■ **What to do**
The response should repeat word for word every line below from the one with "Hi-Viz Orange" to the one with "ensuring your plumbing", inclusive, and nothing else; leave pictures out.

[Start of Attachment]

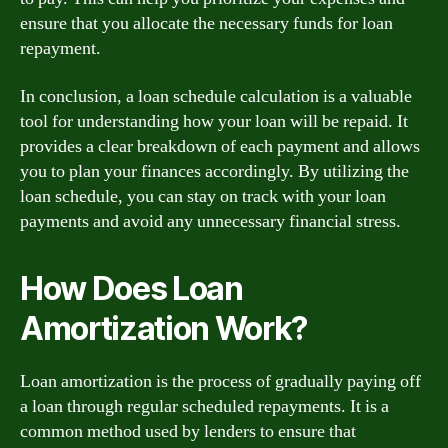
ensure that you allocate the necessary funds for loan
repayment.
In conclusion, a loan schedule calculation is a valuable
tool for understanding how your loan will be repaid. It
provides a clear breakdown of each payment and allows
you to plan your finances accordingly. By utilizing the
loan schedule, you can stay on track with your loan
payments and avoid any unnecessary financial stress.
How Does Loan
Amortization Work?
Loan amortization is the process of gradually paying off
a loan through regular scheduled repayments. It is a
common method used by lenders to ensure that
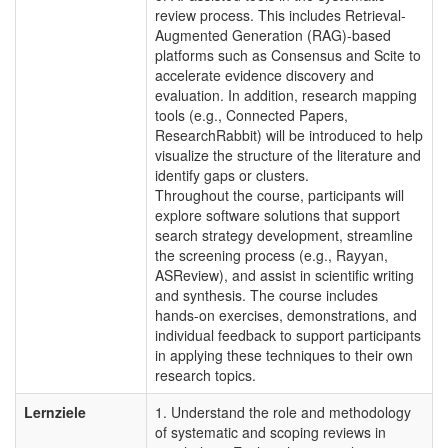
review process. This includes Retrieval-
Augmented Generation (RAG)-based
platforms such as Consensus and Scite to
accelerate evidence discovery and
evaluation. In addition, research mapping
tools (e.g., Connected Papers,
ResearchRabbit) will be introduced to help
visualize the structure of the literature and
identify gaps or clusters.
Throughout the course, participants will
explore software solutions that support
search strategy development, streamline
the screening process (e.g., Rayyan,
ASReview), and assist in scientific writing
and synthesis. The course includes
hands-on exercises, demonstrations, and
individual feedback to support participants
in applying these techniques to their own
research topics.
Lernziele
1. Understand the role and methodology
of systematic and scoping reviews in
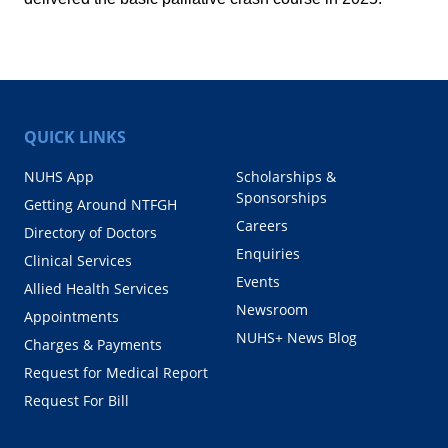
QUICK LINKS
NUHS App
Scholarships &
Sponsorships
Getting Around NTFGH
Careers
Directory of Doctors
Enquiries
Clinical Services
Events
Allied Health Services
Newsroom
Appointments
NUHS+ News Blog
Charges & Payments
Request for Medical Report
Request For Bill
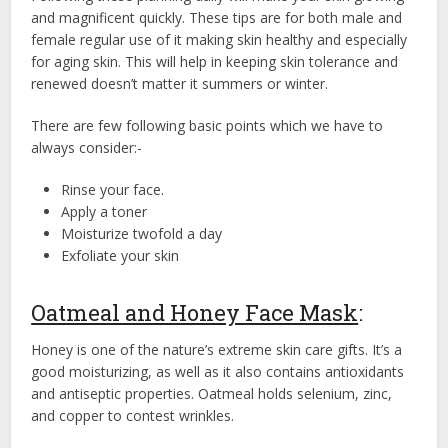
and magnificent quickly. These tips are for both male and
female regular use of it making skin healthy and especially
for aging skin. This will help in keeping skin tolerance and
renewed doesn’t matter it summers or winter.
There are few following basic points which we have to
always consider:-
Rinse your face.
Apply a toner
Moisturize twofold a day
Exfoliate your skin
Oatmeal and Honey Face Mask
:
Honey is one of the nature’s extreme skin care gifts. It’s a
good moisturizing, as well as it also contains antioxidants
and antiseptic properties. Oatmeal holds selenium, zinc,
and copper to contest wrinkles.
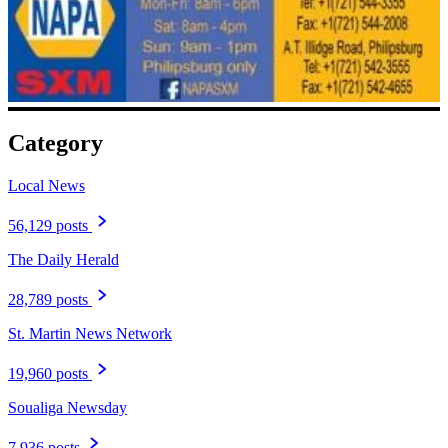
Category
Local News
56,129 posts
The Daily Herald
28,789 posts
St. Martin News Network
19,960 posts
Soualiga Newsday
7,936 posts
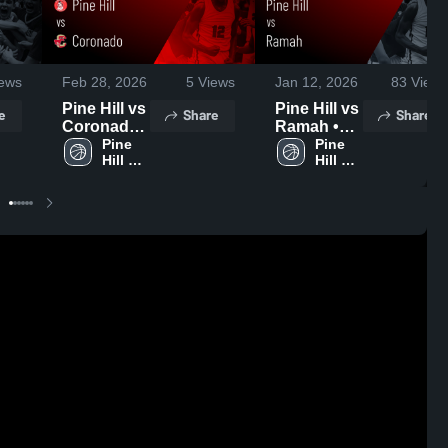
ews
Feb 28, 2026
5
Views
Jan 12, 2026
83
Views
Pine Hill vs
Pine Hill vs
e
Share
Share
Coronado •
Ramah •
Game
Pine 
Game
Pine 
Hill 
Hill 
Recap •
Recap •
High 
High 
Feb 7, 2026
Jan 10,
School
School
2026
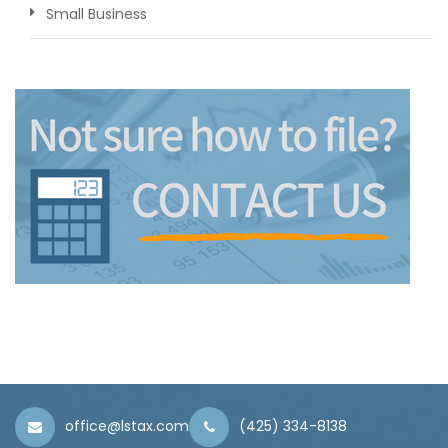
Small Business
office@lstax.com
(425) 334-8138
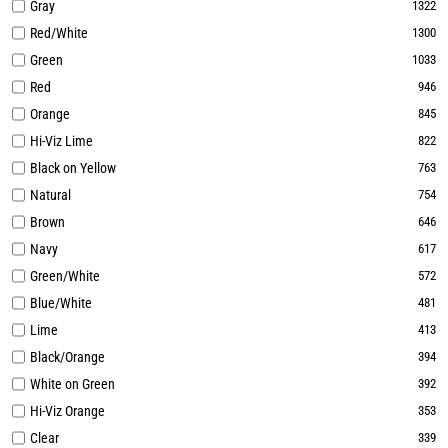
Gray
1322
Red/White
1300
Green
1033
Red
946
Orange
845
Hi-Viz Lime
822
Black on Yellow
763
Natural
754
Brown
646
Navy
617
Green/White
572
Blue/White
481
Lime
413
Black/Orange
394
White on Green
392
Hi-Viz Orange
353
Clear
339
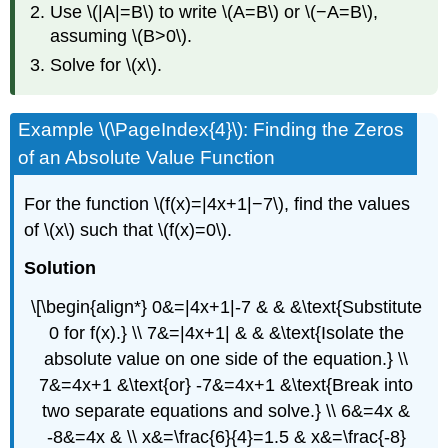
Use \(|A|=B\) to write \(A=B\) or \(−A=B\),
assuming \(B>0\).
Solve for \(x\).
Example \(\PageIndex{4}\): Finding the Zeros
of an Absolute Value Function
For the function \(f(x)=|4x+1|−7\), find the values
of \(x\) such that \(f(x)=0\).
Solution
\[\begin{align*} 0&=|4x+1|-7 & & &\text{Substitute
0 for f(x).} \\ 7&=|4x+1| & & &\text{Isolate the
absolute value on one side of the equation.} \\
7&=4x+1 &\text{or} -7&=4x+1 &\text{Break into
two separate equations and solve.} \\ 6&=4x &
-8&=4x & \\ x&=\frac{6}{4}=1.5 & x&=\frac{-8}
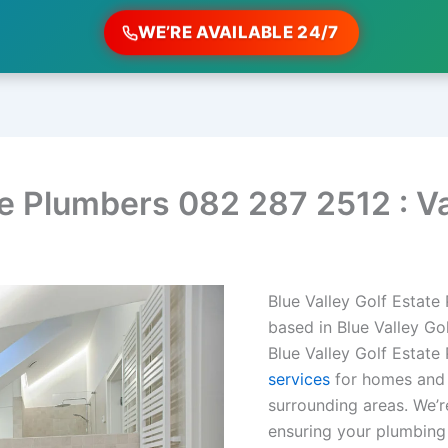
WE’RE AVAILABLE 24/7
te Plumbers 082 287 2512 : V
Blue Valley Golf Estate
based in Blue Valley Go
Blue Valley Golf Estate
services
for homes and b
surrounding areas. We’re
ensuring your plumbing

[End of Attachment]
[Start of Attachment]

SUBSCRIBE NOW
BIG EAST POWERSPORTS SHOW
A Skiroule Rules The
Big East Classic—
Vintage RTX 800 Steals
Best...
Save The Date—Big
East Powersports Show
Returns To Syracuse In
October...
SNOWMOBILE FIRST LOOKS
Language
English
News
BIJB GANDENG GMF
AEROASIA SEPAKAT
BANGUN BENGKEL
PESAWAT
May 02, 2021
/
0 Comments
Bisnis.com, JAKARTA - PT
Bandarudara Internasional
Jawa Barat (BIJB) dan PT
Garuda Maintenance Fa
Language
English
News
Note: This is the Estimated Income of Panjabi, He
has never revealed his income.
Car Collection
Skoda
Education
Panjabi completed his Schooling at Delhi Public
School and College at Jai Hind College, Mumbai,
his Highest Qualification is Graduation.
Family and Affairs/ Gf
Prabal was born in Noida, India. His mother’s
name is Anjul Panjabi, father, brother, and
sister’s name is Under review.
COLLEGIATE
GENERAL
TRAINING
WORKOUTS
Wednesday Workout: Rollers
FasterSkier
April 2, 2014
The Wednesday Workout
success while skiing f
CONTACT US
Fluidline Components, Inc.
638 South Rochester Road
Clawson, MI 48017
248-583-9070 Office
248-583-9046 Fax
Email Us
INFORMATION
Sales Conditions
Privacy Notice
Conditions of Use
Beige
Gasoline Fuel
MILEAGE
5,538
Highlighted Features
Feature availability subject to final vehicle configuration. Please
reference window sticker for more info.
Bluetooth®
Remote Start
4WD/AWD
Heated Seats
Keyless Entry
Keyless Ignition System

[End of Attachment]

■ **Expected answer**
Hi-Viz Orange
353
Clear
339
Use \(|A|=B\) to write \(A=B\) or \(−A=B\),
assuming \(B>0\).
Solve for \(x\).
Example \(\PageIndex{4}\): Finding the Zeros
of an Absolute Value Function
For the function \(f(x)=|4x+1|−7\), find the values
of \(x\) such that \(f(x)=0\).
Solution
\[\begin{align*} 0&=|4x+1|-7 & & &\text{Substitute
0 for f(x).} \\ 7&=|4x+1| & & &\text{Isolate the
absolute value on one side of the equation.} \\
7&=4x+1 &\text{or} -7&=4x+1 &\text{Break into
two separate equations and solve.} \\ 6&=4x &
-8&=4x & \\ x&=\frac{6}{4}=1.5 & x&=\frac{-8}
WE’RE AVAILABLE 24/7
te Plumbers 082 287 2512 : V
Blue Valley Golf Estate
based in Blue Valley Go
Blue Valley Golf Estate
services
for homes and b
surrounding areas. We’re
ensuring your plumbing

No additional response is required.